Group: Synthetic data has helped us to further the mission of OHDSI. Most of our work is related to CMSsynpuf - but are there others? Could we use this thread to create such a list?
I spoke with Jason Walonoski from the Synthea team 2 weeks ago and we’ve agreed to collaborate on ways to integrate Synthea into the OHDSI architecture. I have been able to use Synthea to simulate CSV output and will be looking to create a converter to CDM v5.
Love Synthea (thank you devs!) but we found it pretty challenging to define new populations in our experience from trying to port SyntheticMass to another topic. @Frank Did you create new rules or mostly work with it out of the box?
I was working with it out of the box but Jason did spend some time showing me their visual designer for new population modules. I hope to get more involved with that aspect after we finish the converter.
I would really like to add more realistic synthetic data to Eunomia. Does anyone have synthetic datasets they would be willing to share with community?
It’s not easy to develop analytic code for OMOP CDM without realistic data.
I agree it would be great to have more realistic synthetic data for development purposes.
At the global symposium, @ChaoPang presented his work on training a GPT on real data and using it to generate simulated data that has many of the same attributes of the original data. The technical capability is there, but there are some open questions that remain unresolved around privacy and data ownership. In a way, it is same discussion as the one we have for sharing ACHILLES results: given the complexity of the data being shared, it is hard to oversee all that one could do with the data, so most institutions choose not to share.
100K patients. I would love to collaborate on this effort. Especially utilizing Perseus to do the mapping and ETL.
-S
Regarding GPT creation of a large/plausible population of patients, if anyone has been able to achieve that in bulk (n>10,000), I’d like to learn how they achieved this.

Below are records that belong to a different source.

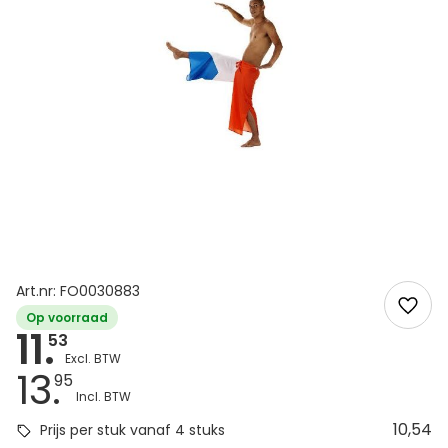
Art.nr: FO0030883
Op voorraad
11.
53
13.
95
10,54
Prijs per stuk vanaf 4 stuks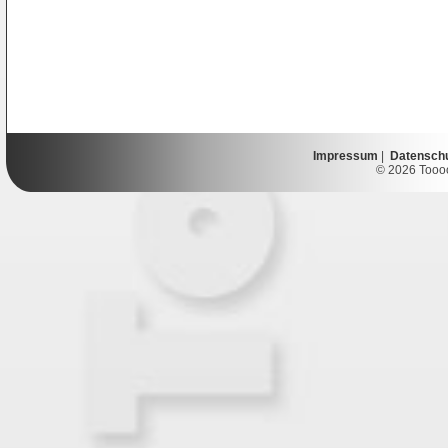
Impressum
|
Datensch
© 2026 Toooor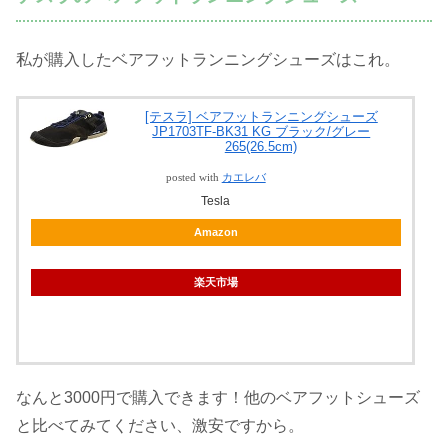
私が購入したベアフットランニングシューズはこれ。
[テスラ] ベアフットランニングシューズ
JP1703TF-BK31 KG ブラック/グレー
265(26.5cm)
posted with
カエレバ
Tesla
Amazon
楽天市場
なんと3000円で購入できます！他のベアフットシューズ
と比べてみてください、激安ですから。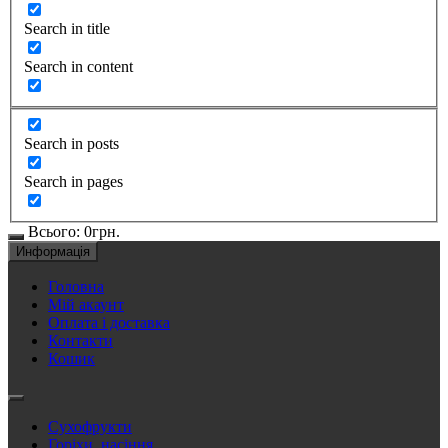
Search in title
Search in content
Search in posts
Search in pages
Всього:
0
грн.
Информація
Головна
Мій акаунт
Оплата і доставка
Контакти
Кошик
Сухофрукти
Горіхи, насіння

Current LLMs are expensive to run at that scale (you need a robust GPU at very least).
Thanks @Sanjay_Udoshi and @schuemie! I would definitely like to collaborate on this and do anything I can to make public semi-realistic synthetic observational data a reality. My use case is to test studies before sending them to data partners for exection on all database platforms. Unfortunately many real studies do not run on synpuf or synthea data because the concept distributions are so different. I’ll check out dephi100k and if you’re ok with it make a pull request to add it to Eunomia (The Hades example data R package).
This is really exciting work by a team at Columbia. The question is how to guarantee that the data this model generates does not leak any real information about a person? Suppose the model generates a fake patient record that exactly matches a real patient record. It is bound to happen for short sequences of events. There is a concept called differential privacy that could be used.
Roughly, an algorithm is differentially private if an observer seeing its output cannot tell whether a particular individual’s information was used in the computation. Differential privacy is often discussed in the context of identifying individuals whose information may be in a database. Although it does not directly refer to identification and reidentification attacks, differentially private algorithms provably resist such attacks. -Differential privacy - Wikipedia
So I think if you can show that the model would output the same sequence regardless of if any single individual’s data was included or excluded from the training process then the algorithm is differentially private.
I have no idea how to actually implement this for LLM training but if it is possible we could have provable privacy guarantees.
For those interested check out the work of Thomas Stromer at the University of California who has been working on the theoretical foundations for provable privacy guarantees. Thomas Strohmer - Publications
I would appreciate it if people pointed out the flaw in my thinking here, but I think privacy is not an issue with this type of approach.
Yes, there is a possibility that, given some information about a patient, the model can exactly generate the remaining data of that patient. However, there is no way of knowing whether the generate data is in fact exactly the same as the input data, or a random sequence that happens to also fit the model.